**** Supplied data ****
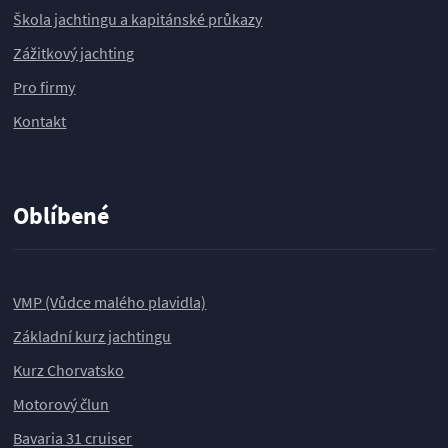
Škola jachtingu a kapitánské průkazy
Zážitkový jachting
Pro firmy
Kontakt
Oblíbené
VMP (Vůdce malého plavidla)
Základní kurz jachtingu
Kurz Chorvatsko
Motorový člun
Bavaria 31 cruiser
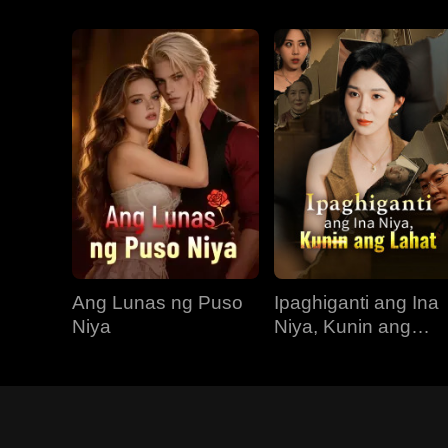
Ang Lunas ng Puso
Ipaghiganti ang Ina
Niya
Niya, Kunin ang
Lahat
****
**** Supplied data ****
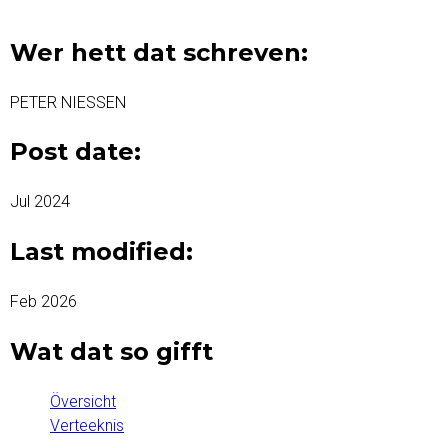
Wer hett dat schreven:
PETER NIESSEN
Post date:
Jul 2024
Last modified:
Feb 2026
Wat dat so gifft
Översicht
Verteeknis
****
Your task is to gather all lines from the entries above that hold the word "jachtingu".

Škola jachtingu a kapitánské průkazy
Základní kurz jachtingu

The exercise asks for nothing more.